=== TO DO ===
Examine the material below. Gather every line in which the string "numbers" appears.

=== EXTRACTED MATERIAL ===
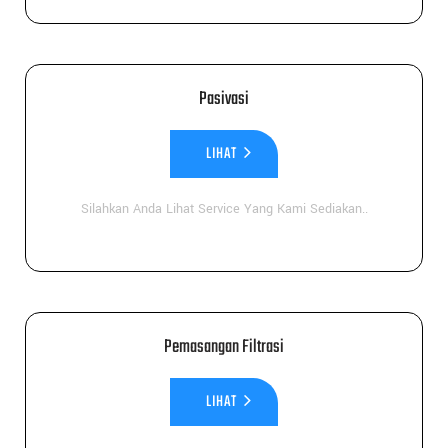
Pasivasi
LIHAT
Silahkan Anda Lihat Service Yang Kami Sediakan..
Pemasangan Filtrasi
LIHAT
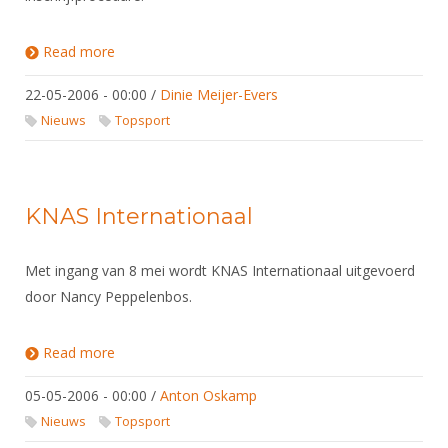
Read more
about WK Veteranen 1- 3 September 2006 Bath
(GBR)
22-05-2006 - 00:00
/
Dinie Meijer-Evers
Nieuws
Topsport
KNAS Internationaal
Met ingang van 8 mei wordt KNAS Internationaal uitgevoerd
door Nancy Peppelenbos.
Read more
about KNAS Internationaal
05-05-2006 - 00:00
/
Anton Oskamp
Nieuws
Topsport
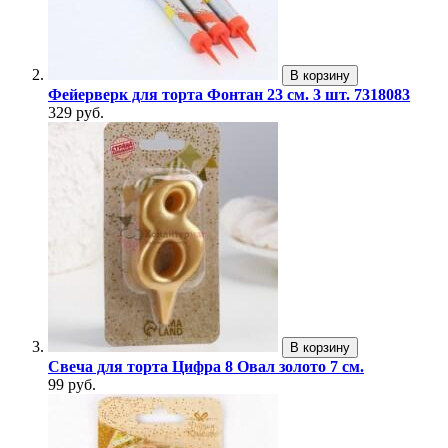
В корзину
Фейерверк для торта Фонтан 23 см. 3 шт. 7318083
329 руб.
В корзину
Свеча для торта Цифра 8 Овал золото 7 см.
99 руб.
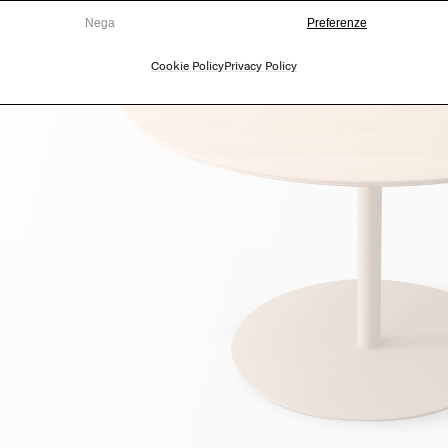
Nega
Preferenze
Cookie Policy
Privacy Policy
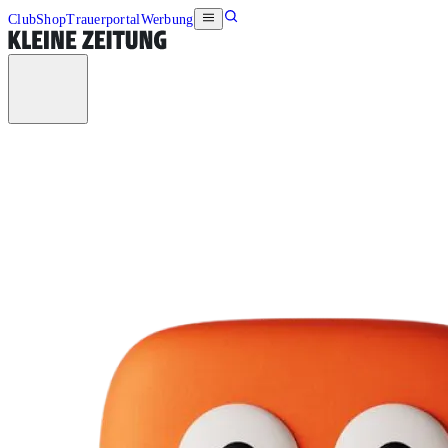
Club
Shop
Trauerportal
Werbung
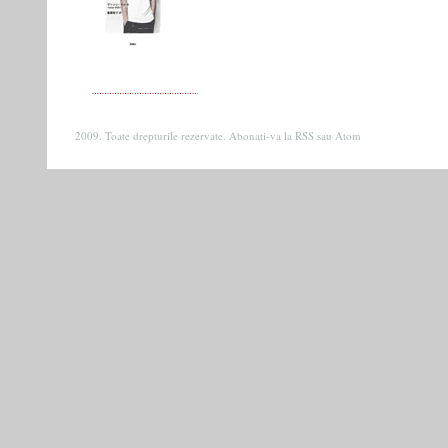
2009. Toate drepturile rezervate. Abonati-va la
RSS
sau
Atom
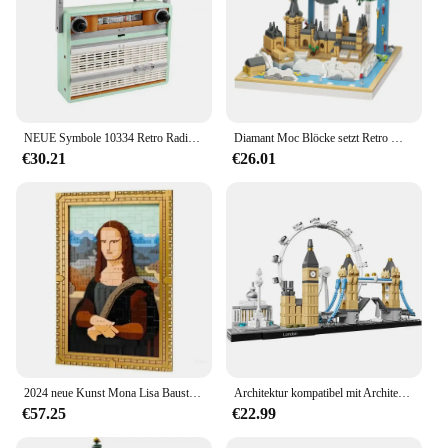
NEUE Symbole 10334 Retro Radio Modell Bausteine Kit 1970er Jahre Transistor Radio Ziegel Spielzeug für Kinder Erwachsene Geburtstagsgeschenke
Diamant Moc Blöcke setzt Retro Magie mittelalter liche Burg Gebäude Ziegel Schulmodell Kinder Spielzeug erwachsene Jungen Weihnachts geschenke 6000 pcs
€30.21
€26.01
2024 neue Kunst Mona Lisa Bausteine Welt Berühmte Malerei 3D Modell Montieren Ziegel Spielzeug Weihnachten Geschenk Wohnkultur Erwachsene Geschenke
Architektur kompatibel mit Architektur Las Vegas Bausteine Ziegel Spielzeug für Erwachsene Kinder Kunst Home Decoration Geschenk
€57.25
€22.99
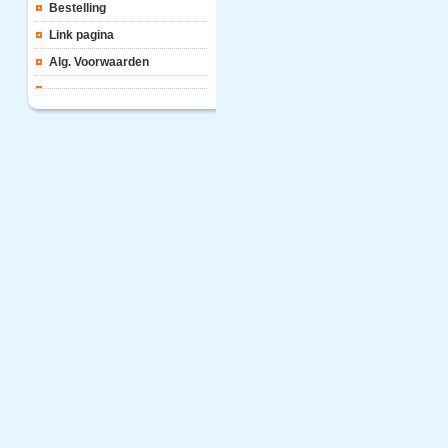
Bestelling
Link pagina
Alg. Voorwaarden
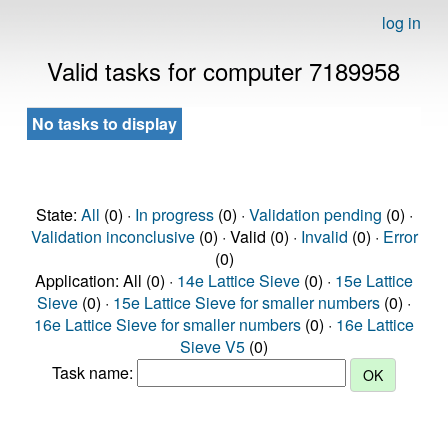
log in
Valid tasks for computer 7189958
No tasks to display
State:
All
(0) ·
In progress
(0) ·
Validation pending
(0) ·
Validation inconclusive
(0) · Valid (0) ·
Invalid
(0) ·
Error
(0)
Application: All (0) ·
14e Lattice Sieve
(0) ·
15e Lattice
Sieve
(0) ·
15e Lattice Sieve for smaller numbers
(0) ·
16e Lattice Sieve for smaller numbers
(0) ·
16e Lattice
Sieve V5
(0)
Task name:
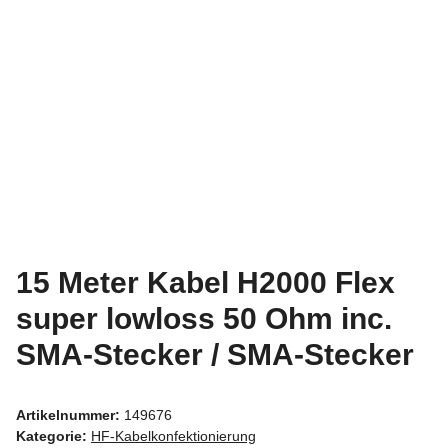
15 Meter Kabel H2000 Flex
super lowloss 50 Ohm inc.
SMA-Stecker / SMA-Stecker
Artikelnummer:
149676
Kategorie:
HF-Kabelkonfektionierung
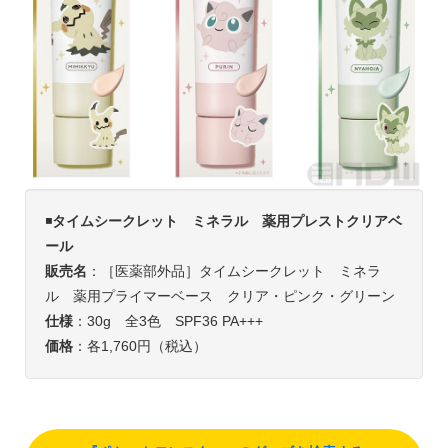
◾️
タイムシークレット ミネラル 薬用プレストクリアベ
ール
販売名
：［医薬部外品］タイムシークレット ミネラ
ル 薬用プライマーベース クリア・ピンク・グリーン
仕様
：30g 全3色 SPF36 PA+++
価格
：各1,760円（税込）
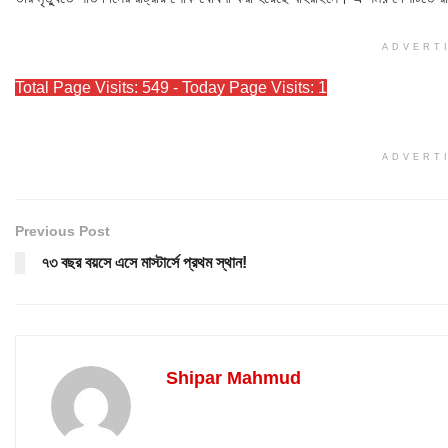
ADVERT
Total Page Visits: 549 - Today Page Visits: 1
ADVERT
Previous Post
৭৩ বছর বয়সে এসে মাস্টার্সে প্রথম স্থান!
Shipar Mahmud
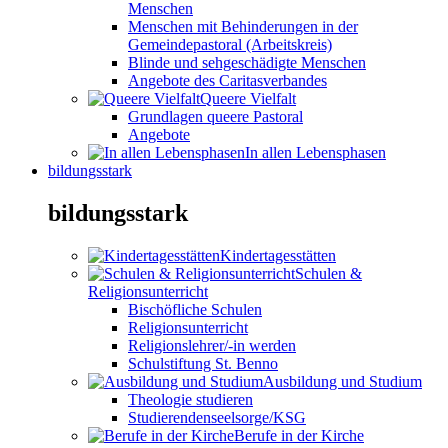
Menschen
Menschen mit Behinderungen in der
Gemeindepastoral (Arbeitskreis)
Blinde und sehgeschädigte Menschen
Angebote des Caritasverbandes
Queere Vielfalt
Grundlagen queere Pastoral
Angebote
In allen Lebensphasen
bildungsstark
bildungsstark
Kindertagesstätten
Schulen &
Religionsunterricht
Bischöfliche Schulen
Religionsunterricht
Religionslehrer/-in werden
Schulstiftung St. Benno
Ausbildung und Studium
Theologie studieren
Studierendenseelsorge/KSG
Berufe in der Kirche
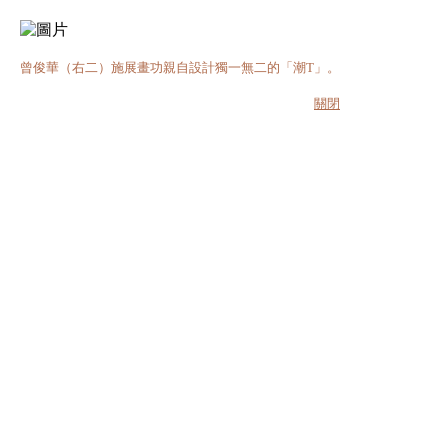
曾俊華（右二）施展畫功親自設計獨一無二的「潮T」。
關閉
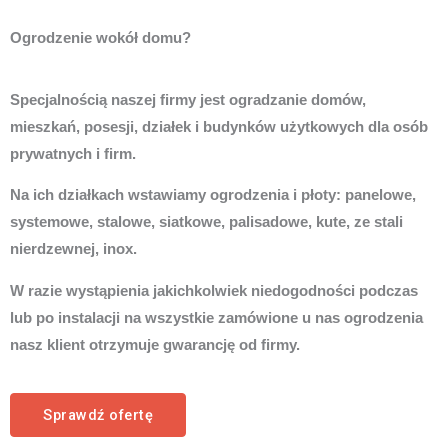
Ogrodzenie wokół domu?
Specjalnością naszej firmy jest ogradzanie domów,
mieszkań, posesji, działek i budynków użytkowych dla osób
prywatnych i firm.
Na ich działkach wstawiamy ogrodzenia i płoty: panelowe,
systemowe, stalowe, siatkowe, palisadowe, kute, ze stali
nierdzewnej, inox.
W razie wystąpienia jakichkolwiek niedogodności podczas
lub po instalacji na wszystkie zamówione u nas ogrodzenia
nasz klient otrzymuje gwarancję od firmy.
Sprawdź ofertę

--

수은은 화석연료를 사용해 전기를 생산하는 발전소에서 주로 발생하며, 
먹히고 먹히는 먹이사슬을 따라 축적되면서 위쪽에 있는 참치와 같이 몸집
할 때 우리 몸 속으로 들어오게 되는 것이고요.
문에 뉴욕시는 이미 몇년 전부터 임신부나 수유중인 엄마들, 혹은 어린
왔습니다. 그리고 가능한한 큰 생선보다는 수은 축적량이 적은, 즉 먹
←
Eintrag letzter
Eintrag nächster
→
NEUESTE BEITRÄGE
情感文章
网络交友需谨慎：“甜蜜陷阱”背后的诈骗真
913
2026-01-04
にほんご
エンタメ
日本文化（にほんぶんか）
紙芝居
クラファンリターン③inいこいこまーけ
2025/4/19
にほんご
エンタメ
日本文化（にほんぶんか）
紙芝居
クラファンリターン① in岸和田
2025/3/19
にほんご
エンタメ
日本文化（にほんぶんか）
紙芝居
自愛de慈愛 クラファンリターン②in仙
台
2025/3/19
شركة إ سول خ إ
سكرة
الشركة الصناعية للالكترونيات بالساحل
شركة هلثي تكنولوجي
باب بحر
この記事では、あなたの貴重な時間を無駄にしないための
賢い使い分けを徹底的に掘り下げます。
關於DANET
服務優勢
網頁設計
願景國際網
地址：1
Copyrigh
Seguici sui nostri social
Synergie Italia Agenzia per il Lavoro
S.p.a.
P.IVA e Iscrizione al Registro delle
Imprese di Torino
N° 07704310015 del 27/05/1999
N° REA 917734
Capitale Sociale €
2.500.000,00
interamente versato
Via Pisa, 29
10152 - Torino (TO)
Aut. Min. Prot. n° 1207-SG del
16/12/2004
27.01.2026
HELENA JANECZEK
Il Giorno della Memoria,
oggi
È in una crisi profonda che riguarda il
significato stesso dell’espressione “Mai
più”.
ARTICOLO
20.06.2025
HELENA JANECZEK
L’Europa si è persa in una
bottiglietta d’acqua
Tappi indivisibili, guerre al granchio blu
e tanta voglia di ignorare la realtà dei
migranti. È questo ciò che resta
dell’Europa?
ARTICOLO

=== RESULT FOR THIS TASK ===
15e Lattice Sieve for smaller numbers
16e Lattice Sieve for smaller numbers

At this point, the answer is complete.